- BRIEF -
Check each line of the material. Copy those containing "Office".

- RECORDS FOR THIS TASK -

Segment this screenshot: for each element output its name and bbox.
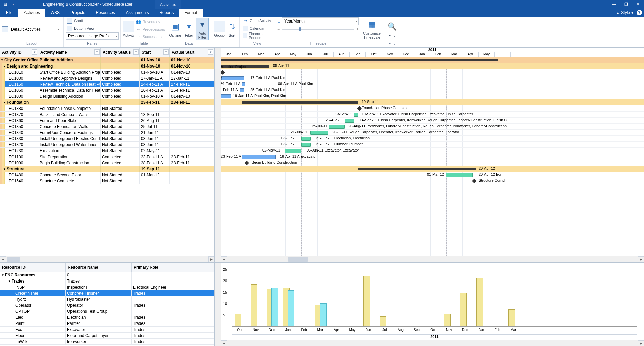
outline-button[interactable]: ▣Outline	[168, 18, 182, 40]
gantt-bar[interactable]	[301, 137, 311, 141]
table-row[interactable]: EC1380Foundation Phase CompleteNot Start…	[0, 105, 214, 112]
scroll-right-icon[interactable]: ▶	[638, 256, 644, 262]
table-row[interactable]: PaintPainterTrades	[0, 320, 214, 327]
filter-button[interactable]: ▼Filter	[183, 18, 195, 40]
gantt-button[interactable]: Gantt	[66, 17, 118, 24]
tab-activities[interactable]: Activities	[18, 9, 45, 17]
scroll-right-icon[interactable]: ▶	[208, 256, 214, 262]
table-row[interactable]: EC1480Concrete Second FloorNot Started01…	[0, 172, 214, 178]
table-row[interactable]: EC1160Review Technical Data on Heat Pump…	[0, 81, 214, 87]
col-actual-start[interactable]: Actual Start▼	[170, 48, 214, 57]
style-arrow-icon[interactable]: ▾	[631, 10, 633, 15]
table-row[interactable]: EC1350Concrete Foundation WallsNot Start…	[0, 124, 214, 130]
chart-hscroll[interactable]: ◀▶	[221, 340, 644, 346]
table-row[interactable]: OperatorOperatorTrades	[0, 302, 214, 308]
financial-periods-button[interactable]: Financial Periods	[242, 32, 273, 39]
table-row[interactable]: EC1540Structure CompleteNot Started	[0, 178, 214, 184]
table-row[interactable]: IrnWrkIronworkerTrades	[0, 339, 214, 345]
scroll-right-icon[interactable]: ▶	[638, 340, 644, 346]
table-row[interactable]: ExcExcavatorTrades	[0, 327, 214, 333]
sort-button[interactable]: ⇅Sort	[227, 18, 237, 40]
gantt-bar[interactable]	[310, 131, 328, 135]
timescale-combo[interactable]: Year/Month▾	[282, 17, 359, 25]
gantt-bar[interactable]	[345, 119, 354, 123]
gantt-bar[interactable]	[221, 76, 244, 80]
customize-timescale-button[interactable]: ▦Customize Timescale	[363, 18, 381, 40]
layout-icon[interactable]	[2, 26, 8, 32]
zoom-in-button[interactable]: +	[356, 27, 359, 32]
gantt-bar[interactable]	[221, 59, 498, 61]
table-row[interactable]: ▾TradesTrades	[0, 278, 214, 284]
table-row[interactable]: EC1000Design Building AdditionCompleted0…	[0, 93, 214, 99]
table-row[interactable]: EC1010Start Office Building Addition Pro…	[0, 69, 214, 75]
table-row[interactable]: OPTGPOperations Test Group	[0, 308, 214, 314]
milestone-icon[interactable]	[357, 106, 362, 111]
col-primary-role[interactable]: Primary Role	[132, 263, 214, 272]
milestone-icon[interactable]	[244, 161, 249, 165]
col-resource-name[interactable]: Resource Name	[66, 263, 132, 272]
milestone-icon[interactable]	[221, 70, 225, 75]
filter-icon[interactable]: ▼	[163, 49, 169, 55]
gantt-bar[interactable]	[221, 94, 231, 98]
table-row[interactable]: EC1090Begin Building ConstructionComplet…	[0, 160, 214, 166]
tab-wbs[interactable]: WBS	[45, 9, 65, 17]
gantt-bar[interactable]	[285, 149, 301, 153]
gantt-hscroll[interactable]: ◀▶	[221, 256, 644, 262]
gantt-bar[interactable]	[301, 143, 311, 147]
col-activity-status[interactable]: Activity Status▲▼	[101, 48, 140, 57]
table-row[interactable]: EC1370Backfill and Compact WallsNot Star…	[0, 112, 214, 118]
col-start[interactable]: Start▼	[140, 48, 170, 57]
tab-projects[interactable]: Projects	[65, 9, 90, 17]
hscroll[interactable]: ◀▶	[0, 256, 214, 262]
col-activity-name[interactable]: Activity Name▼	[38, 48, 101, 57]
table-row[interactable]: ▾City Center Office Building Addition01-…	[0, 57, 214, 63]
qat-dropdown-icon[interactable]: ▾	[11, 3, 16, 6]
gantt-body[interactable]: 06-Apr-11Addition Project17-Feb-11 A Pau…	[221, 57, 644, 256]
table-row[interactable]: HydroHydroblaster	[0, 296, 214, 302]
calendar-button[interactable]: Calendar	[242, 25, 273, 32]
filter-icon[interactable]: ▼	[208, 49, 213, 55]
group-button[interactable]: Group	[213, 18, 225, 40]
table-row[interactable]: ▾E&C Resources0.	[0, 272, 214, 278]
activity-button[interactable]: Activity	[123, 18, 135, 40]
style-menu[interactable]: Style	[621, 10, 630, 15]
goto-activity-button[interactable]: ➜Go to Activity	[242, 17, 273, 24]
table-row[interactable]: ▾Foundation23-Feb-1123-Feb-11	[0, 99, 214, 105]
layout-combo[interactable]: Default Activities ▾	[9, 26, 61, 33]
scroll-left-icon[interactable]: ◀	[221, 340, 227, 346]
table-row[interactable]: EC1360Form and Pour SlabNot Started26-Au…	[0, 118, 214, 124]
table-row[interactable]: CretefinisherConcrete FinisherTrades	[0, 290, 214, 296]
table-row[interactable]: EC1100Site PreparationCompleted23-Feb-11…	[0, 154, 214, 160]
gantt-bar[interactable]	[358, 168, 476, 170]
table-row[interactable]: FloorFloor and Carpet LayerTrades	[0, 333, 214, 339]
gantt-bar[interactable]	[329, 125, 345, 129]
table-row[interactable]: EC1050Assemble Technical Data for Heat P…	[0, 87, 214, 93]
table-row[interactable]: ▾Structure19-Sep-11	[0, 166, 214, 172]
context-tab-activities[interactable]: Activities	[155, 0, 181, 9]
grid-body[interactable]: ▾City Center Office Building Addition01-…	[0, 57, 214, 256]
auto-filter-button[interactable]: ▼Auto Filter	[196, 18, 209, 40]
filter-icon[interactable]: ▼	[32, 49, 37, 55]
table-row[interactable]: EC1320Install Underground Water LinesNot…	[0, 142, 214, 148]
col-activity-id[interactable]: Activity ID▼	[0, 48, 38, 57]
bottom-view-button[interactable]: Bottom View	[66, 25, 118, 32]
tab-resources[interactable]: Resources	[90, 9, 120, 17]
help-button[interactable]: ?	[637, 10, 642, 15]
vscroll[interactable]	[215, 263, 221, 346]
table-row[interactable]: EC1230ExcavationNot Started02-May-11	[0, 148, 214, 154]
table-row[interactable]: EC1330Install Underground Electric Condu…	[0, 136, 214, 142]
table-row[interactable]: ElecElectricianTrades	[0, 314, 214, 320]
bottom-view-combo[interactable]: Resource Usage Profile▾	[66, 32, 119, 40]
table-row[interactable]: INSPInspectionsElectrical Engineer	[0, 284, 214, 290]
tab-file[interactable]: File	[0, 9, 18, 17]
filter-icon[interactable]: ▼	[94, 49, 100, 55]
collapse-ribbon-icon[interactable]: ▲	[616, 11, 620, 15]
milestone-icon[interactable]	[472, 179, 477, 183]
minimize-button[interactable]: —	[608, 0, 620, 9]
table-row[interactable]: ▾Design and Engineering01-Nov-1001-Nov-1…	[0, 63, 214, 69]
find-button[interactable]: 🔍Find	[385, 18, 399, 40]
gantt-bar[interactable]	[242, 101, 358, 104]
tab-assignments[interactable]: Assignments	[120, 9, 154, 17]
scroll-left-icon[interactable]: ◀	[0, 256, 6, 262]
maximize-button[interactable]: ❐	[620, 0, 632, 9]
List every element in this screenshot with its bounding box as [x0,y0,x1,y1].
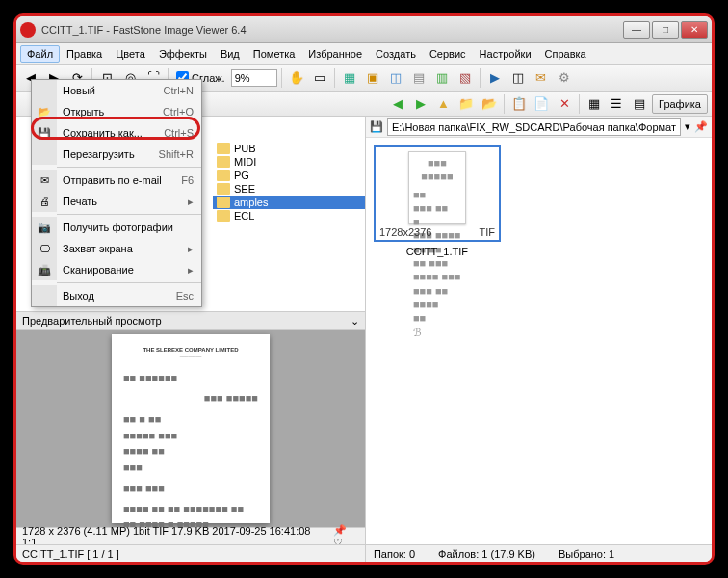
newfolder-icon[interactable]: 📂 [479,93,500,115]
tree-node[interactable]: ECL [213,209,365,223]
hand-icon[interactable]: ✋ [286,67,307,89]
text-icon[interactable]: ▧ [455,67,476,89]
menuitem-выход[interactable]: ВыходEsc [32,285,201,306]
app-icon [20,22,36,38]
grafika-button[interactable]: Графика [652,94,708,114]
email-icon[interactable]: ✉ [531,67,552,89]
menuitem-сканирование[interactable]: 📠Сканирование▸ [32,259,201,280]
menu-файл[interactable]: Файл [20,45,60,63]
tree-node[interactable]: MIDI [213,155,365,169]
crop-icon[interactable]: ▣ [362,67,383,89]
close-button[interactable]: ✕ [681,21,708,39]
tree-node[interactable]: PG [213,169,365,182]
menu-справка[interactable]: Справка [538,45,593,63]
delete-icon[interactable]: ✕ [554,93,575,115]
minimize-button[interactable]: — [623,21,650,39]
status-imageinfo: 1728 x 2376 (4.11 MP) 1bit TIF 17.9 KB 2… [16,527,365,544]
draw-icon[interactable]: ▥ [431,67,453,89]
menubar: ФайлПравкаЦветаЭффектыВидПометкаИзбранно… [16,43,712,65]
thumbnail-item[interactable]: ■■■ ■■■■■ ■■■■■ ■■■■■■ ■■■■ ■■ ■■■■ ■■■ … [374,145,501,257]
status-filename: CCITT_1.TIF [ 1 / 1 ] [16,544,365,562]
canvas-icon[interactable]: ▤ [408,67,429,89]
list-icon[interactable]: ☰ [607,93,628,115]
resize-icon[interactable]: ◫ [385,67,406,89]
titlebar: CCITT_1.TIF - FastStone Image Viewer 6.4… [16,16,712,43]
menu-настройки[interactable]: Настройки [473,45,538,63]
file-menu-dropdown: НовыйCtrl+N📂ОткрытьCtrl+O💾Сохранить как.… [31,79,202,307]
nav-up-icon[interactable]: ▲ [433,93,455,115]
window-title: CCITT_1.TIF - FastStone Image Viewer 6.4 [41,24,623,36]
zoom-input[interactable]: 9% [231,69,277,87]
tree-node[interactable]: amples [213,196,365,209]
menuitem-новый[interactable]: НовыйCtrl+N [32,80,201,101]
menu-эффекты[interactable]: Эффекты [152,45,214,63]
menuitem-перезагрузить[interactable]: ПерезагрузитьShift+R [32,144,201,165]
folder-icon[interactable]: 📁 [455,93,477,115]
settings-icon[interactable]: ⚙ [554,67,575,89]
thumbnail-area[interactable]: ■■■ ■■■■■ ■■■■■ ■■■■■■ ■■■■ ■■ ■■■■ ■■■ … [366,138,712,544]
collapse-icon[interactable]: ⌄ [351,315,359,328]
menu-цвета[interactable]: Цвета [109,45,152,63]
menu-правка[interactable]: Правка [60,45,109,63]
menu-пометка[interactable]: Пометка [247,45,302,63]
preview-header: Предварительный просмотр ⌄ [16,311,365,330]
path-input[interactable]: E:\Новая папка\FIX_RW_SDCARD\Рабочая пап… [387,118,681,136]
thumbs-icon[interactable]: ▦ [584,93,605,115]
path-bar: 💾 E:\Новая папка\FIX_RW_SDCARD\Рабочая п… [366,117,712,138]
preview-document: THE SLEREXE COMPANY LIMITED ──────── ■■ … [112,334,270,523]
thumbnail-label: CCITT_1.TIF [374,246,501,257]
nav-back-icon[interactable]: ◀ [387,93,408,115]
menuitem-захват-экрана[interactable]: 🖵Захват экрана▸ [32,238,201,259]
maximize-button[interactable]: □ [652,21,679,39]
select-icon[interactable]: ▭ [309,67,330,89]
menu-сервис[interactable]: Сервис [423,45,473,63]
nav-fwd-icon[interactable]: ▶ [410,93,431,115]
drive-icon: 💾 [370,120,383,133]
compare-icon[interactable]: ◫ [507,67,529,89]
menu-вид[interactable]: Вид [214,45,247,63]
details-icon[interactable]: ▤ [629,93,650,115]
slideshow-icon[interactable]: ▶ [484,67,506,89]
menuitem-отправить-по-e-mail[interactable]: ✉Отправить по e-mailF6 [32,170,201,191]
pin-icon[interactable]: 📌 [694,120,708,133]
copy-icon[interactable]: 📋 [508,93,530,115]
menu-создать[interactable]: Создать [369,45,423,63]
menuitem-печать[interactable]: 🖨Печать▸ [32,191,201,212]
tree-node[interactable]: PUB [213,142,365,155]
status-right: Папок: 0 Файлов: 1 (17.9 KB) Выбрано: 1 [366,544,712,562]
dropdown-icon[interactable]: ▾ [685,120,690,133]
menuitem-сохранить-как-[interactable]: 💾Сохранить как...Ctrl+S [32,122,201,144]
paste-icon[interactable]: 📄 [531,93,552,115]
menu-избранное[interactable]: Избранное [301,45,369,63]
preview-panel: THE SLEREXE COMPANY LIMITED ──────── ■■ … [16,330,365,527]
menuitem-получить-фотографии[interactable]: 📷Получить фотографии [32,217,201,238]
menuitem-открыть[interactable]: 📂ОткрытьCtrl+O [32,101,201,122]
edit-icon[interactable]: ▦ [339,67,360,89]
tree-node[interactable]: SEE [213,182,365,196]
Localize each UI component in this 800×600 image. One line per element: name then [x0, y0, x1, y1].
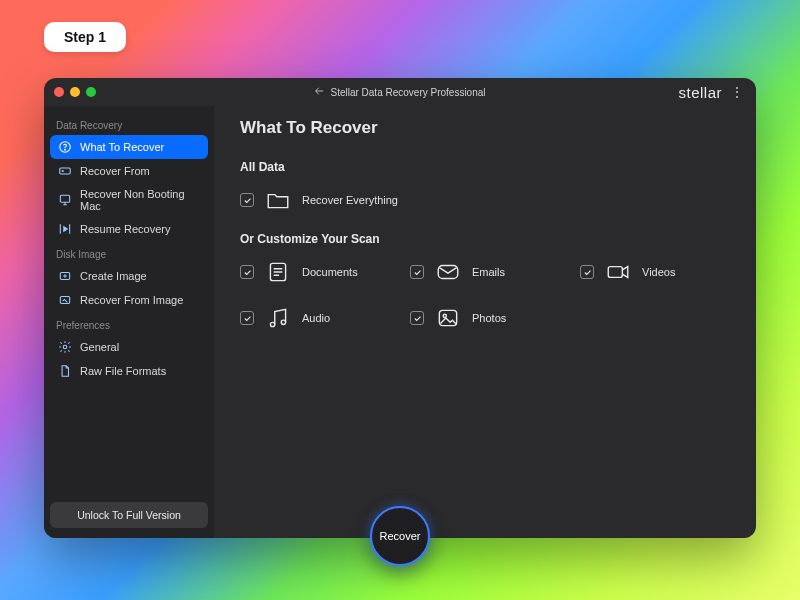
- resume-icon: [58, 222, 72, 236]
- svg-point-3: [62, 170, 63, 171]
- sidebar-section-label: Preferences: [50, 312, 208, 335]
- sidebar-item-label: Resume Recovery: [80, 223, 170, 235]
- titlebar: Stellar Data Recovery Professional stell…: [44, 78, 756, 106]
- recover-image-icon: [58, 293, 72, 307]
- sidebar-item-raw-file-formats[interactable]: Raw File Formats: [50, 359, 208, 383]
- checkbox[interactable]: [240, 311, 254, 325]
- photos-icon: [434, 304, 462, 332]
- option-videos[interactable]: Videos: [580, 258, 710, 286]
- checkbox[interactable]: [240, 265, 254, 279]
- svg-point-12: [281, 320, 285, 324]
- mac-icon: [58, 193, 72, 207]
- sidebar-item-recover-from-image[interactable]: Recover From Image: [50, 288, 208, 312]
- sidebar-item-label: Recover From Image: [80, 294, 183, 306]
- sidebar: Data Recovery What To Recover Recover Fr…: [44, 106, 214, 538]
- page-title: What To Recover: [240, 118, 730, 138]
- sidebar-item-label: Create Image: [80, 270, 147, 282]
- sidebar-item-label: General: [80, 341, 119, 353]
- option-label: Videos: [642, 266, 675, 278]
- folder-icon: [264, 186, 292, 214]
- sidebar-item-label: What To Recover: [80, 141, 164, 153]
- svg-point-11: [270, 322, 274, 326]
- svg-rect-10: [608, 267, 622, 278]
- option-documents[interactable]: Documents: [240, 258, 370, 286]
- sidebar-item-recover-from[interactable]: Recover From: [50, 159, 208, 183]
- svg-rect-2: [60, 168, 71, 174]
- svg-rect-9: [438, 266, 458, 279]
- sidebar-item-what-to-recover[interactable]: What To Recover: [50, 135, 208, 159]
- question-circle-icon: [58, 140, 72, 154]
- back-icon[interactable]: [314, 86, 324, 98]
- brand-logo: stellar: [678, 84, 722, 101]
- window-controls: [54, 87, 96, 97]
- main-panel: What To Recover All Data Recover Everyth…: [214, 106, 756, 538]
- audio-icon: [264, 304, 292, 332]
- app-window: Stellar Data Recovery Professional stell…: [44, 78, 756, 538]
- create-image-icon: [58, 269, 72, 283]
- checkbox[interactable]: [410, 311, 424, 325]
- all-data-heading: All Data: [240, 160, 730, 174]
- svg-point-1: [65, 149, 66, 150]
- option-label: Emails: [472, 266, 505, 278]
- sidebar-item-resume-recovery[interactable]: Resume Recovery: [50, 217, 208, 241]
- checkbox[interactable]: [240, 193, 254, 207]
- svg-rect-4: [60, 195, 69, 202]
- option-recover-everything[interactable]: Recover Everything: [240, 186, 398, 214]
- option-emails[interactable]: Emails: [410, 258, 540, 286]
- minimize-window-button[interactable]: [70, 87, 80, 97]
- videos-icon: [604, 258, 632, 286]
- checkbox[interactable]: [410, 265, 424, 279]
- close-window-button[interactable]: [54, 87, 64, 97]
- sidebar-section-label: Disk Image: [50, 241, 208, 264]
- recover-button[interactable]: Recover: [370, 506, 430, 566]
- option-photos[interactable]: Photos: [410, 304, 540, 332]
- option-label: Documents: [302, 266, 358, 278]
- svg-rect-13: [439, 310, 456, 325]
- emails-icon: [434, 258, 462, 286]
- step-badge: Step 1: [44, 22, 126, 52]
- more-menu-icon[interactable]: ⋮: [730, 84, 744, 100]
- titlebar-title: Stellar Data Recovery Professional: [314, 86, 485, 98]
- app-title: Stellar Data Recovery Professional: [330, 87, 485, 98]
- documents-icon: [264, 258, 292, 286]
- sidebar-item-label: Recover Non Booting Mac: [80, 188, 200, 212]
- svg-point-7: [63, 345, 67, 349]
- raw-file-icon: [58, 364, 72, 378]
- zoom-window-button[interactable]: [86, 87, 96, 97]
- customize-heading: Or Customize Your Scan: [240, 232, 730, 246]
- unlock-full-version-button[interactable]: Unlock To Full Version: [50, 502, 208, 528]
- drive-icon: [58, 164, 72, 178]
- option-label: Photos: [472, 312, 506, 324]
- option-label: Recover Everything: [302, 194, 398, 206]
- sidebar-item-general[interactable]: General: [50, 335, 208, 359]
- sidebar-item-recover-non-booting-mac[interactable]: Recover Non Booting Mac: [50, 183, 208, 217]
- gear-icon: [58, 340, 72, 354]
- option-label: Audio: [302, 312, 330, 324]
- checkbox[interactable]: [580, 265, 594, 279]
- sidebar-item-create-image[interactable]: Create Image: [50, 264, 208, 288]
- sidebar-item-label: Recover From: [80, 165, 150, 177]
- sidebar-section-label: Data Recovery: [50, 112, 208, 135]
- option-audio[interactable]: Audio: [240, 304, 370, 332]
- svg-point-14: [443, 314, 446, 317]
- sidebar-item-label: Raw File Formats: [80, 365, 166, 377]
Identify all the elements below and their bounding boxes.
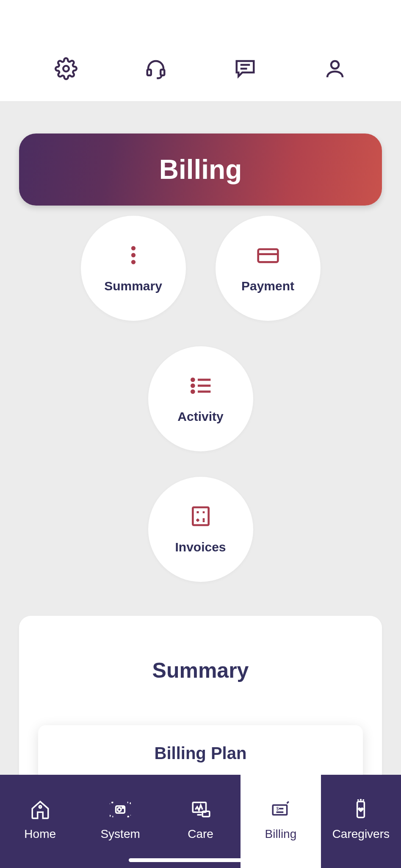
svg-point-6: [131, 246, 135, 250]
svg-rect-17: [193, 507, 208, 525]
support-button[interactable]: [143, 57, 169, 82]
svg-point-7: [131, 253, 135, 257]
profile-icon: [324, 57, 346, 82]
profile-button[interactable]: [322, 57, 348, 82]
nav-billing-label: Billing: [265, 827, 297, 841]
svg-rect-2: [160, 70, 164, 75]
list-icon: [185, 374, 216, 398]
svg-text:$: $: [277, 807, 279, 811]
svg-point-0: [63, 66, 69, 72]
svg-rect-32: [273, 805, 287, 815]
nav-caregivers-label: Caregivers: [332, 827, 390, 841]
svg-point-11: [191, 378, 194, 381]
svg-point-27: [118, 808, 121, 811]
summary-heading: Summary: [38, 658, 363, 683]
calculator-icon: [185, 504, 216, 528]
nav-system[interactable]: System: [80, 775, 160, 868]
home-indicator: [129, 858, 273, 862]
top-bar: [0, 0, 401, 102]
svg-line-22: [196, 519, 199, 521]
svg-point-28: [122, 807, 124, 809]
phone-heart-icon: [349, 798, 373, 821]
chat-icon: [234, 57, 257, 82]
more-vertical-icon: [118, 243, 149, 267]
svg-point-8: [131, 260, 135, 264]
summary-circle-button[interactable]: Summary: [81, 216, 186, 321]
activity-label: Activity: [177, 409, 223, 424]
svg-point-25: [39, 806, 41, 808]
nav-care[interactable]: Care: [160, 775, 241, 868]
activity-circle-button[interactable]: Activity: [148, 346, 253, 451]
bottom-nav: Home System Care $ Billing Caregivers: [0, 775, 401, 868]
nav-home-label: Home: [24, 827, 56, 841]
camera-system-icon: [108, 798, 132, 821]
headset-icon: [144, 57, 167, 82]
invoices-label: Invoices: [175, 540, 226, 554]
page-title-banner: Billing: [19, 134, 382, 206]
nav-caregivers[interactable]: Caregivers: [321, 775, 401, 868]
page-title: Billing: [19, 154, 382, 185]
nav-billing[interactable]: $ Billing: [241, 775, 321, 868]
payment-label: Payment: [241, 279, 294, 293]
circle-nav: Summary Payment Activity Invoices: [19, 216, 382, 582]
svg-rect-1: [147, 70, 151, 75]
chat-button[interactable]: [232, 57, 258, 82]
monitor-chart-icon: [189, 798, 213, 821]
nav-system-label: System: [100, 827, 140, 841]
settings-button[interactable]: [53, 57, 79, 82]
svg-point-15: [191, 390, 194, 393]
invoices-circle-button[interactable]: Invoices: [148, 477, 253, 582]
credit-card-icon: [253, 243, 283, 267]
home-icon: [28, 798, 52, 821]
gear-icon: [55, 57, 77, 82]
svg-rect-9: [258, 249, 278, 262]
svg-point-13: [191, 384, 194, 387]
nav-home[interactable]: Home: [0, 775, 80, 868]
billing-check-icon: $: [269, 798, 293, 821]
billing-plan-title: Billing Plan: [59, 744, 342, 763]
content-area: Billing Summary Payment Activity: [0, 102, 401, 868]
payment-circle-button[interactable]: Payment: [216, 216, 321, 321]
nav-care-label: Care: [188, 827, 213, 841]
svg-point-5: [331, 61, 339, 69]
summary-label: Summary: [104, 279, 162, 293]
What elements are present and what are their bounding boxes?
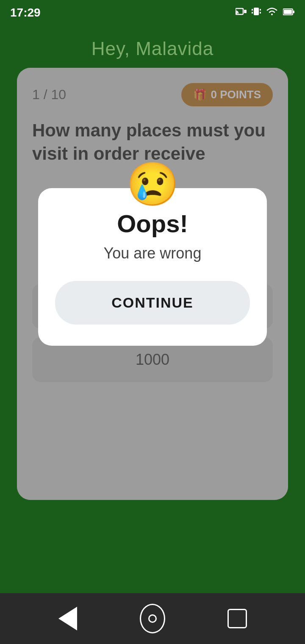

- WRITTEN SOLUTION -
table-row[interactable]: EC1010Start Office Building Addition Pro…	[0, 69, 214, 75]
table-row[interactable]: ▾City Center Office Building Addition01-…	[0, 57, 214, 63]
grid-body[interactable]: ▾City Center Office Building Addition01-…	[0, 57, 214, 256]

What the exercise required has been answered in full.